CTE materialization behavior in PostgreSQL - Time & Space Complexity
When using Common Table Expressions (CTEs) in PostgreSQL, it's important to understand how their execution time grows as the data size increases.
We want to know how the database handles CTEs internally and how that affects query speed.
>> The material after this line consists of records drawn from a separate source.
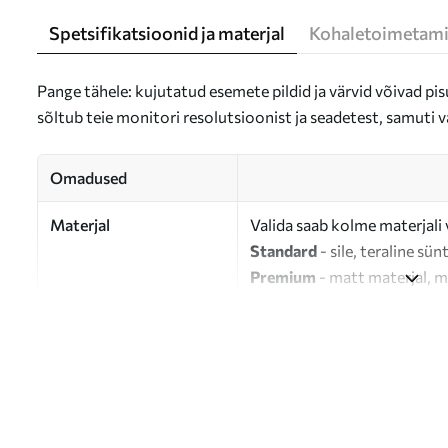
Spetsifikatsioonid ja materjal
Kohaletoimetami
Pange tähele: kujutatud esemete pildid ja värvid võivad pisu
sõltub teie monitori resolutsioonist ja seadetest, samuti v
Omadused
Materjal
Valida saab kolme materjali 
Standard
- sile, teraline sün
Premium
- matt materjal, m
Eco-Premium
- 100% puuvil
Autor
UWALLS
Artikli number
m00899
Lisaks
Võite lisada lakikihti.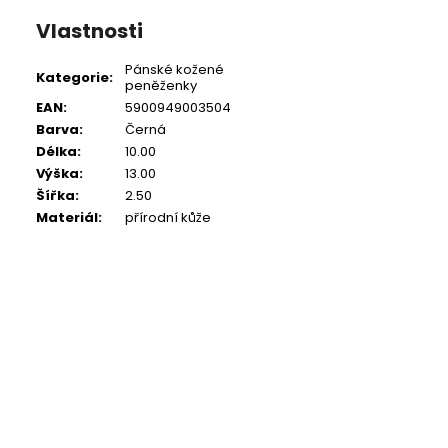
Vlastnosti
Pánské kožené
Kategorie
:
peněženky
EAN
:
5900949003504
Barva
:
Černá
Délka
:
10.00
Výška
:
13.00
Šířka
:
2.50
Materiál
:
přírodní kůže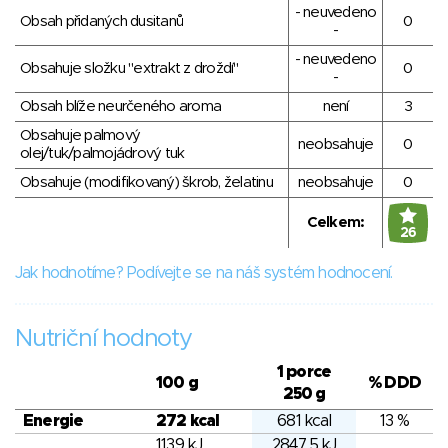
- neuvedeno
Obsah přidaných dusitanů
0
-
- neuvedeno
Obsahuje složku "extrakt z droždí"
0
-
Obsah blíže neurčeného aroma
není
3
Obsahuje palmový
neobsahuje
0
olej/tuk/palmojádrový tuk
Obsahuje (modifikovaný) škrob, želatinu
neobsahuje
0
Celkem:
26
Jak hodnotíme? Podívejte se na náš systém hodnocení.
Nutriční hodnoty
1 porce
100 g
% DDD
250 g
Energie
272 kcal
681 kcal
13 %
1139 kJ
2847.5 kJ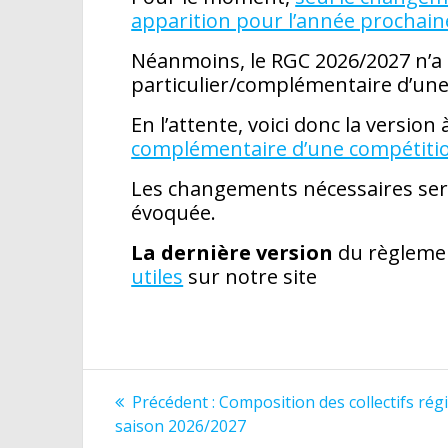
apparition pour l’année prochain
Néanmoins, le RGC 2026/2027 n’a
particulier/complémentaire d’une
En l’attente, voici donc la version
complémentaire d’une compétitio
Les changements nécessaires seron
évoquée.
La dernière version
du règlemen
utiles
sur notre site
Navigation
Article
Précédent :
Composition des collectifs rég
précédent
de
saison 2026/2027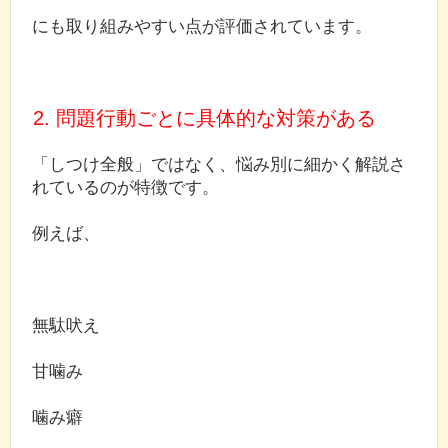
にも取り組みやすい点が評価されています。
2. 問題行動ごとに具体的な対策がある
「しつけ全般」ではなく、悩み別に細かく解説さ
れているのが特徴です。
例えば、
無駄吠え
甘噛み
噛み癖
Analyze the time complexity of this CTE query:
WITH cte AS (
SELECT * FROM orders WHERE order_date > '2023-01-01'
)
SELECT cte.customer_id, COUNT(*)
FROM cte
GROUP BY cte.customer_id;
This query first selects recent orders in the CTE, then counts orders per customer from that CTE.
Look for repeated work inside the query:
- Primary operation: Scanning the filtered orders table once to build the CTE result.
- How many times: The CTE is fully computed once, then the main query reads from it.
As the number of orders after 2023-01-01 grows, the work to build the CTE grows roughly in direct proportion.
| Input Size (n) | Approx. Operations |
|---|---|
| 10 | About 10 rows scanned and grouped |
| 100 | About 100 rows scanned and grouped |
| 1000 | About 1000 rows scanned and grouped |
Pattern observation: The work grows linearly with the number of matching rows.
Time Complexity: O(n)
This means the query time grows roughly in direct proportion to the number of rows processed in the CTE.
[X] Wrong: "The CTE is just a shortcut and doesn't affect performance because it runs once."
[OK] Correct: In PostgreSQL, CTEs are often fully computed and stored before the main query runs, so their size directly impacts total work.
Understanding how CTEs are materialized helps you write efficient queries and explain performance trade-offs clearly in real projects.
What if the CTE was inlined instead of materialized? How would that change the time complexity?